The TryGet<T>(...) table extension is a convenient wrapper over raw LuauValue conversion, but the explicit Get* and TryGet* methods usually make your API contract clearer.

Presence checks

ContainsKey tells you whether normal table lookup resolves to a non-nil value:

if (config.ContainsKey("save"))
{
    // includes values provided through __index
}

This is metamethod-aware. A __index lookup can make a key appear present, and a key whose resolved value is nil counts as missing.

Dense arrays and list-like tables

If a table is really a dense 1-based array, the list helpers are convenient:

using LuauTable values = lua.CreateTable([1, 4, 9]);

int count = values.ListCount;

foreach ((int index, double value) in values.IPairs<double>())
{
    Console.WriteLine($"{index}: {value}");
}

CreateTable(ReadOnlySpan<double>) writes numeric keys starting at 1.

IPairs() returns raw LuauValue entries, while IPairs<T>() converts each value to T and stops at the first nil or type mismatch.

ListCount, IPairs(), and IPairs<T>() are only reliable for dense arrays. Sparse tables and tables with holes can shorten enumeration and make the reported length misleading.

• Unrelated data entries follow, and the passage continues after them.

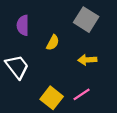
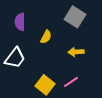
white trapezoid: (17, 67) -> (15, 58), turned 75

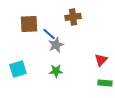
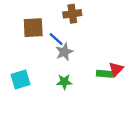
brown cross: (73, 17) -> (72, 14), moved
green rectangle: (105, 83) -> (105, 74), moved

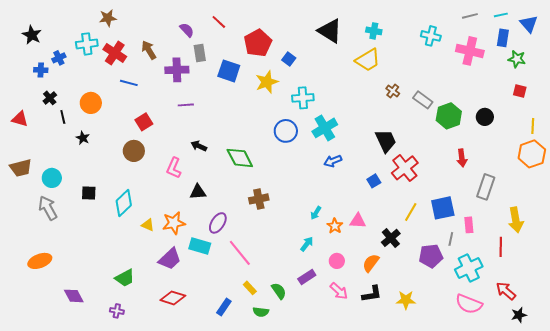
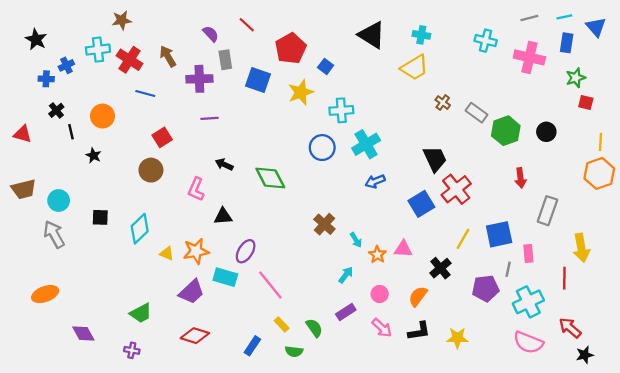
green star: (517, 59) -> (576, 78), moved, turned -30
blue square: (374, 181) -> (421, 204), size x1.6
brown cross: (259, 199) -> (324, 224), moved, turned -36
cyan arrow: (316, 213) -> (356, 240), turned -64

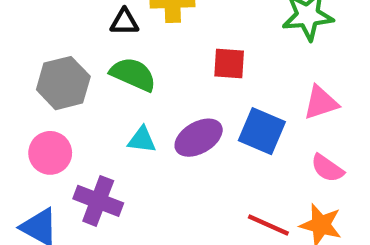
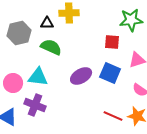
red square: (229, 63) -> (112, 42), moved
gray hexagon: (63, 83) -> (19, 33), moved
cyan triangle: (142, 140) -> (38, 77), moved, size x1.5

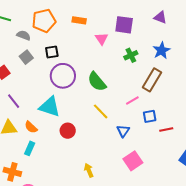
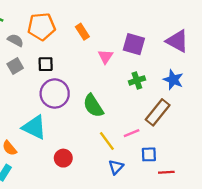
purple triangle: (160, 17) -> (177, 41), size x1.5
orange rectangle: (79, 20) -> (82, 32), turned 40
blue star: (161, 50) -> (173, 80), turned -30
yellow line: (101, 111) -> (107, 141), moved
red circle: (68, 131) -> (63, 158), moved

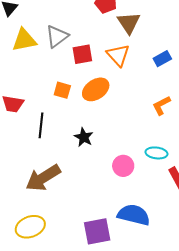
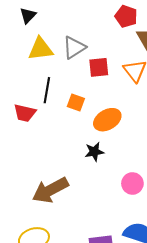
orange ellipse: (96, 89) -> (107, 120), moved
black line: (41, 125) -> (47, 90), moved
black star: (84, 137) -> (94, 152), turned 30

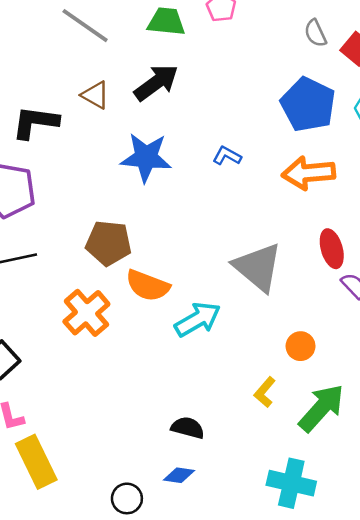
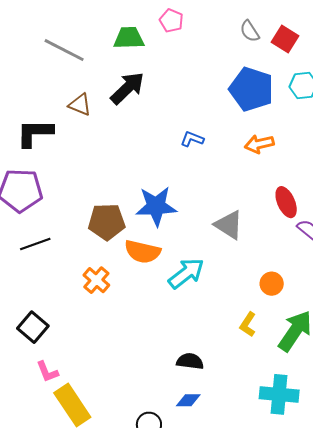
blue star: (146, 157) -> (156, 206), moved
orange arrow: (308, 173) -> (259, 144), size x0.7
gray triangle: (258, 267) -> (229, 225), size x0.7
orange cross: (86, 313) -> (96, 280), size x0.7

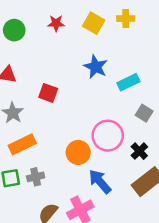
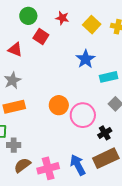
red square: (48, 93) -> (41, 37), moved
orange circle: (78, 152) -> (59, 105), moved
gray cross: (36, 177) -> (14, 145), moved
blue arrow: (100, 181) -> (78, 165), moved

You can also enumerate the whole table with foreach, but key order is not guaranteed and the key/value entries are LuauValues that may need disposal.

Borrowed table views

LuauTableView shows up in callback APIs such as CreateFunctionBuilder(...) and LuauArgs.TryReadLuauTable(...):

using LuauFunction readValue = lua.CreateFunctionBuilder(static args =>
{
    if (!args.TryReadLuauTable(1, out LuauTableView table, out string? error))
        return LuauReturn.Error(error);

    using LuauTable owned = table.ToOwned();
    return LuauReturn.Ok(owned.GetNumber("value"));
});

LuauTableView does not own a registry reference. It is valid only while the current callback frame is active, so call ToOwned() before storing it or using it after the callback returns.

Lifetime notes

  • GetUtf8String(...) and GetBuffer(...) return managed copies.
  • TryGetUtf8String(..., out ReadOnlySpan<byte>) and TryGetBuffer(..., out ReadOnlySpan<byte>) expose Luau-owned memory. Consume it immediately and copy it if you need a longer lifetime.
  • Owned wrappers returned by GetLuau* need disposal.
  • LuauTableView follows the same callback-scoped lifetime rules as the other *View types.

Guidance

Use tables for script-facing configuration and state, but keep your higher-level managed API more structured than your raw Luau table layout. That usually gives you better validation, versioning, and error messages.